Optimists’ concerted effort in this and many subsequent home front campaigns during World War II is considered by many as the organization’s highest achievement.

In Canada there was growing concern over the needs of children living overseas where the fighting was. Out of this concern arose a project that spread across the nation, appealing to hundreds of thousands of Canadians. Originating with the Optimist Club of Welland, Ontario, it was based on the conviction that children were entitled to a few little luxuries just because they are children and that the war had deprived them of these as well as many of life’s necessities.

British children show off their chocolate, courtesy of Optimists overseas.

The Chocolate Fund sent more than 2 million bars of chocolate to children.

With the Optimists leading the way, the Chocolate Fund was established to pack and deliver to British children, through the British Food Ministry, the schools and the Red Cross, more than two million bars of chocolate. For thousands of youngsters this was the only sweet they knew during ten years of war.

The value of Optimist International to the war effort was proved in many other ways time and again. Millions of dollars were raised in Optimist-sponsored bond drives. More than 1,600 Life Memberships were purchased with $100 war bonds. Servicemen’s centers at home were provided and staffed by Optimists. Untold thousands of servicemen overseas received letters and gifts from the Optimist Clubs in their hometowns.

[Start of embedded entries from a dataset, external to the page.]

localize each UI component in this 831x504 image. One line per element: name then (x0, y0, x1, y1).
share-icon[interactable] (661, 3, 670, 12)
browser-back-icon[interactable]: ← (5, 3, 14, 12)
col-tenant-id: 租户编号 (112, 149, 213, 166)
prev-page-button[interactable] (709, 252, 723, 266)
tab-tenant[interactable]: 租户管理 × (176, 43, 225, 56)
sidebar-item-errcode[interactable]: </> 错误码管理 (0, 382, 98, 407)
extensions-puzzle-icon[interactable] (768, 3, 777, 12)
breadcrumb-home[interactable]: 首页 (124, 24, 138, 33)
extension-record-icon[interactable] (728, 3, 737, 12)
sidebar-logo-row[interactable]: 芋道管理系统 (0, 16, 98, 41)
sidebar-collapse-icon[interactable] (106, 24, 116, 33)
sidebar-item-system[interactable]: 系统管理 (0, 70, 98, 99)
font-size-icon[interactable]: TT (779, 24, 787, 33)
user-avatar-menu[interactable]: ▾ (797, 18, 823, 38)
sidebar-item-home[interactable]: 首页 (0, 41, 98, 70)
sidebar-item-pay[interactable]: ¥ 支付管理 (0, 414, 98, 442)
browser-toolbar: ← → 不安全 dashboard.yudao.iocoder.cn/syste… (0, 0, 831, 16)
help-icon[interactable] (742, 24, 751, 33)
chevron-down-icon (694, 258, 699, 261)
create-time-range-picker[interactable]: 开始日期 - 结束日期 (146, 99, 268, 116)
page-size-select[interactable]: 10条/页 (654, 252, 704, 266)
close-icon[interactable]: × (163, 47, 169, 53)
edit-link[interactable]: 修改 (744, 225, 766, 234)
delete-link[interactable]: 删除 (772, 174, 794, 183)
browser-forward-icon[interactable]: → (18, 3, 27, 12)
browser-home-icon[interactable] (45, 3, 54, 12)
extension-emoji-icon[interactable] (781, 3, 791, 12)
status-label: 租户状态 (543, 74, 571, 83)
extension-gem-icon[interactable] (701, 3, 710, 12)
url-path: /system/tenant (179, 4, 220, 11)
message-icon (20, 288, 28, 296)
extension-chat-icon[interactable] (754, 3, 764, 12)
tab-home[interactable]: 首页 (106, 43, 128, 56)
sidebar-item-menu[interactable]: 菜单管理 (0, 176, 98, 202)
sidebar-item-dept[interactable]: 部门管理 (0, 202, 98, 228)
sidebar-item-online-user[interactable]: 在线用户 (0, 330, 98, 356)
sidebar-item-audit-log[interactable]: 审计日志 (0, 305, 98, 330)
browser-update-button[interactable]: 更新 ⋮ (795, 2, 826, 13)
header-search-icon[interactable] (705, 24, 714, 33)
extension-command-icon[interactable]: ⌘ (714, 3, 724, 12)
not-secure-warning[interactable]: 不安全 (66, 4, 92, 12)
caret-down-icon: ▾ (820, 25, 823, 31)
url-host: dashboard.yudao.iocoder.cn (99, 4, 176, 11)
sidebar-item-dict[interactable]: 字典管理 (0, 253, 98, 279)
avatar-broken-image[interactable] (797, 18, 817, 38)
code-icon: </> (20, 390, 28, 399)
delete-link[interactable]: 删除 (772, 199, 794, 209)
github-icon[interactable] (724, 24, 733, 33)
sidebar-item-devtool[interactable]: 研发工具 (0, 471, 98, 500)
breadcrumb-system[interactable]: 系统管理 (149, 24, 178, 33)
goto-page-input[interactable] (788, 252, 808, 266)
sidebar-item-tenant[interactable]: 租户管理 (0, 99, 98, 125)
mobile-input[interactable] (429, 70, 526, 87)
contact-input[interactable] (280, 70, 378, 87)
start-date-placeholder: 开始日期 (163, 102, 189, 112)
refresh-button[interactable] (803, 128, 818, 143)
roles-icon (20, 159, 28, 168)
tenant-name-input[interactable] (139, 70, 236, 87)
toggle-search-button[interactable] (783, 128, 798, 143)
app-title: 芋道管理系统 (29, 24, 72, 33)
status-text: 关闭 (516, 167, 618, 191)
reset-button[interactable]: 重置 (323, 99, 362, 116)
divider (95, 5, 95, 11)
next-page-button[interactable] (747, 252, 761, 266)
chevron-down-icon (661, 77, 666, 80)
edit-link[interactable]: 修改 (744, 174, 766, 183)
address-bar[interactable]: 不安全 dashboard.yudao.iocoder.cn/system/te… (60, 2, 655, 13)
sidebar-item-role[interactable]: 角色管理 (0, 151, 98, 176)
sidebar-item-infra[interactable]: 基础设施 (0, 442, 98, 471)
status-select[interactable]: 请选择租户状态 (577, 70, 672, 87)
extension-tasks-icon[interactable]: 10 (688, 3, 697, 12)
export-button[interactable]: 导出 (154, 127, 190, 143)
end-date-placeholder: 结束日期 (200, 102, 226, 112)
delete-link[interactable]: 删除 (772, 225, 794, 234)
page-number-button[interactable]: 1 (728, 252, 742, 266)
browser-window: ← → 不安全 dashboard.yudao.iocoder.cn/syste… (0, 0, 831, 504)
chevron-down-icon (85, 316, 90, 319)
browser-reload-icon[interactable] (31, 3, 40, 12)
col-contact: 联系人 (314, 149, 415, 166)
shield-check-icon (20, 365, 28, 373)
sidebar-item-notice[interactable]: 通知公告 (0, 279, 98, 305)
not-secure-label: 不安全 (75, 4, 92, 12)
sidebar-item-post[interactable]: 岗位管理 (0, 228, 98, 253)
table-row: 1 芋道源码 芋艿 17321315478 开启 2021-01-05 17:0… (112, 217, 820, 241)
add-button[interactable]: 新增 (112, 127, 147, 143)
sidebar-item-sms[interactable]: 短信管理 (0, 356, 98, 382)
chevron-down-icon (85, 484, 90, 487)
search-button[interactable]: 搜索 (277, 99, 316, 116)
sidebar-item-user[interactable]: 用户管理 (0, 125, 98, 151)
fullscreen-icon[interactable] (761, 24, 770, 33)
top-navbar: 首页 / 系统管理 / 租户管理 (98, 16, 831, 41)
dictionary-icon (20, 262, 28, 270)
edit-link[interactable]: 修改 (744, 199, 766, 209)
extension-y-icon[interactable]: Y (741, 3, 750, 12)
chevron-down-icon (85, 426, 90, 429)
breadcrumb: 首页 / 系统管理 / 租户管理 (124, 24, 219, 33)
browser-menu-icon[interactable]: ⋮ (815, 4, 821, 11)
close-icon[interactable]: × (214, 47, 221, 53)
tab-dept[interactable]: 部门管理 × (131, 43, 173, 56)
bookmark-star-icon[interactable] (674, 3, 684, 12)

By the end of the war nearly 2,000 Optimists were in uniforms of the Canadian and United States militaries. Nearly 1 out of every 7 members served their country during this time.

Along with every other organization, Optimist International found its efforts to grow severely restricted by the war. Its field staff resigned in 1942 to enter military service and new Club building came to an abrupt standstill. Fewer than a dozen new Clubs were chartered during the war years. Surprisingly, however, total membership actually increased during this period, from 13,000 in 1941 to 16,000 in 1945. The wartime service efforts of Optimist Clubs attracted many who could not serve their countries in the military but felt they were contributing by getting involved in an organized effort on the home front.

During the years of World War II there were no international conventions because of travel restrictions and the need for every Optimist to remain on the job until the war was won. Conferences were held instead to carry on the administrative work of the organization. The training of incoming Club and District officers became, for the first time, the responsibility of the District Governors.

More than 1,600 Optimists purchased Life Memberships with $100 bonds.


At the 1942 Wartime Conference reports were received that despite the huge efforts of Clubs to contribute to the war effort boys work had not suffered. In fact, the average amount of time and money per Club devoted to youth service had increased throughout the organization.

Although the curtailment of normal activities had resulted in Optimist International being in the best financial condition in its history, it faced the baffling problem of membership turnover. The average Club was experiencing a turnover of around 25 percent, nearly twice that of normal times, due in part to the unsettled conditions of nations at war.

To meet this problem, Optimist International established a goal of 500 Life Memberships to provide for the postwar building of new Clubs. By 1944, nearly 600 had been sold and the organization was ensured a sound financial structure upon which to build when the war came to an end.